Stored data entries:

....................

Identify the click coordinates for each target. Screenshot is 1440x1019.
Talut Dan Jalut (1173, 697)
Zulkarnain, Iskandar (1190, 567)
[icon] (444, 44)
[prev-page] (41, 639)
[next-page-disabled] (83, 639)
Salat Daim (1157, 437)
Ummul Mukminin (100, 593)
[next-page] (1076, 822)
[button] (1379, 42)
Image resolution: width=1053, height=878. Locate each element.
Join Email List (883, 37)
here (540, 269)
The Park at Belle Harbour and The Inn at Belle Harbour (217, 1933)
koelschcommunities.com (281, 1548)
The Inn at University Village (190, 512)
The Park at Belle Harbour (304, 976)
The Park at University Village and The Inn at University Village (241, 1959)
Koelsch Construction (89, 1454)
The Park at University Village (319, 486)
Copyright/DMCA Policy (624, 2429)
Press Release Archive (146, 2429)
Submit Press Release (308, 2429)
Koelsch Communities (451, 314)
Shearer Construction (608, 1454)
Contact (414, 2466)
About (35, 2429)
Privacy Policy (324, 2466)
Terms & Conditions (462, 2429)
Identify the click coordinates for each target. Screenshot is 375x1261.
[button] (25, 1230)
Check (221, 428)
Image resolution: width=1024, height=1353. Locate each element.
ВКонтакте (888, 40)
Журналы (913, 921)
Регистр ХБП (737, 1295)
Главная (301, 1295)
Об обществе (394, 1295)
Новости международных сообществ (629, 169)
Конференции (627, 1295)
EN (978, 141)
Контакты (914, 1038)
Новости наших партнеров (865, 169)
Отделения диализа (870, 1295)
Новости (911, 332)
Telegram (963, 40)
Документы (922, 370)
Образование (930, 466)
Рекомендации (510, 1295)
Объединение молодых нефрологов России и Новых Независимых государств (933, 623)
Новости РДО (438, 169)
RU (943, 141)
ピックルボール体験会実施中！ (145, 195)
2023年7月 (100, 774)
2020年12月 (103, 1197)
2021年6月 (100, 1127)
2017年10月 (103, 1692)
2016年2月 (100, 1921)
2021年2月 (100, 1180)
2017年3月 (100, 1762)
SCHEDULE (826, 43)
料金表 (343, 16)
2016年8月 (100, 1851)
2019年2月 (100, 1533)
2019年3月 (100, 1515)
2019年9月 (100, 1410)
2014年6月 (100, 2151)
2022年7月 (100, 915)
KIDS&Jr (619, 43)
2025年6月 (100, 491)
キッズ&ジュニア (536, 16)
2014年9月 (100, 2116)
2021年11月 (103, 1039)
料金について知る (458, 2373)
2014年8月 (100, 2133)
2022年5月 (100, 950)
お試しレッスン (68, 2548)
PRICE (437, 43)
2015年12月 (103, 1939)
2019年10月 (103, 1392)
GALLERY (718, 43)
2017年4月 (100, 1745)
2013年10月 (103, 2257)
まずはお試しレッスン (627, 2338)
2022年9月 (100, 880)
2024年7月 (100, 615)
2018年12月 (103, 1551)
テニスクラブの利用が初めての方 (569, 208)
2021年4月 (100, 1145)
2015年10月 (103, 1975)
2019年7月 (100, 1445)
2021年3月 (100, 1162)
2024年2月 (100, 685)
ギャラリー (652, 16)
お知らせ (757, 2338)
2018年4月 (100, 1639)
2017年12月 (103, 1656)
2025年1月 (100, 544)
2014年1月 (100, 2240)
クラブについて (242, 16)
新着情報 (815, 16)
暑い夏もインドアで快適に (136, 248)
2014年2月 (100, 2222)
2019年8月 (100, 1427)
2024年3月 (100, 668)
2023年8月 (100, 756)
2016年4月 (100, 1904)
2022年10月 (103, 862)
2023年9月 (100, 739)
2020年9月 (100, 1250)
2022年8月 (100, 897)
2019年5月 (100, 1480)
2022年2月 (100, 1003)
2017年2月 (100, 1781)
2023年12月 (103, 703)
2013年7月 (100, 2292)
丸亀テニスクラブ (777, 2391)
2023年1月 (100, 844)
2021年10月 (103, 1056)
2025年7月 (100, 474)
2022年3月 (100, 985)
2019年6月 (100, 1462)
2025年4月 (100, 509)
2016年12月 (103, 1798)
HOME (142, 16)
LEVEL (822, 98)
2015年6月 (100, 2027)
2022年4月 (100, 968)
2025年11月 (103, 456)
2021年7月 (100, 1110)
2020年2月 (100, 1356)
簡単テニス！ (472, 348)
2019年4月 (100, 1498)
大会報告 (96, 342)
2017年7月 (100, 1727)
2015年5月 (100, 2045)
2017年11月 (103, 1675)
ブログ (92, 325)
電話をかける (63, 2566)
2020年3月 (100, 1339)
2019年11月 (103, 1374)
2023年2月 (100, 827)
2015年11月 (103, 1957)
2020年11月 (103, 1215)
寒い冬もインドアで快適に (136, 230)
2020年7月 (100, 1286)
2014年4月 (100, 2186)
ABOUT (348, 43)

....................

Task prompt: Take the records above and return, word for word, only the lines that fall from the line with "2022年7月 (100, 915)" to the line with "2018年12月 (103, 1551)", both of them included.

Answer below:
2022年7月 (100, 915)
KIDS&Jr (619, 43)
2025年6月 (100, 491)
キッズ&ジュニア (536, 16)
2014年9月 (100, 2116)
2021年11月 (103, 1039)
料金について知る (458, 2373)
2014年8月 (100, 2133)
2022年5月 (100, 950)
お試しレッスン (68, 2548)
PRICE (437, 43)
2015年12月 (103, 1939)
2019年10月 (103, 1392)
GALLERY (718, 43)
2017年4月 (100, 1745)
2013年10月 (103, 2257)
まずはお試しレッスン (627, 2338)
2022年9月 (100, 880)
2024年7月 (100, 615)
2018年12月 (103, 1551)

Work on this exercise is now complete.